We then head east to Nizwa, the interior's main town, with a population of about 80,000. Back in the sixth and seventh centuries it was Oman's capital. I buy Iranian saffron in the part old-and-grungy, part tarted-up-for-tourists souq. When we climb Nizwa's fort I appreciate what an oasis the mountain-ringed city is, festooned with date palms.
Oman, with its stone walls and satellite dishes, was made for that travel brochure cliche, "where the old meets the new". A living demonstration of this is the patient, ever-helpful Mahmood, who accessorises his standard Omani gent's casualwear of rosewater-scented white dishdasha (a flowing, ankle-length robe) with black Ray-Bans, complex facial hair and an ever-present mobile phone. Omanis are always on their mobiles, which have replaced the boomerang-shaped ceremonial khanjar dagger as the final touch to their outfit.
For our next day's trekking - a two-hour ramble through the villages of the Saiq Plateau, the fruit bowl of the Jabal Akhdar mountains - our guides have ditched the dishdashas for T-shirts, shorts and walking shoes. But Hamdan has retained his massar (turban) which, as he demonstrated over dinner, can be wrapped up in a variety of ways, depending on your tribe. Hamdan's desert tribe favours a sandstorm-deflecting arrangement.

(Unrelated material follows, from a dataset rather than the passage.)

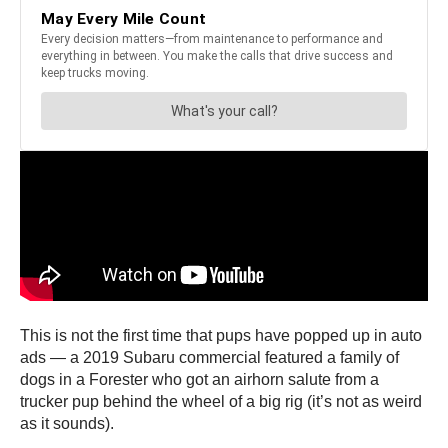
This is not the first time that pups have popped up in auto
ads — a 2019 Subaru commercial featured a family of
dogs in a Forester who got an airhorn salute from a
trucker pup behind the wheel of a big rig (it’s not as weird
as it sounds).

Muscat-born Mahmood wears a simpler kumma, an embroidered skullcap.
We are following a falaj, a narrow water channel originating in the mountains that irrigates the terraces. On these we see red pomegranate trees, rose bushes and apricots. A pile of huge, healthy-looking garlic bulbs awaits collection.
It's sunset and we are sitting on a rock at the cliff edge, looking west across the top of Wadi Muaydin at the villages and terraces we've trekked today. It's called Diana Point, because the Queen of Hearts camped here with Prince Charles in the early days of their marriage. The scene - dusk falling over plain white houses and the green terraces, the sun sinking over the horizon - is as beautiful as anything I've ever seen.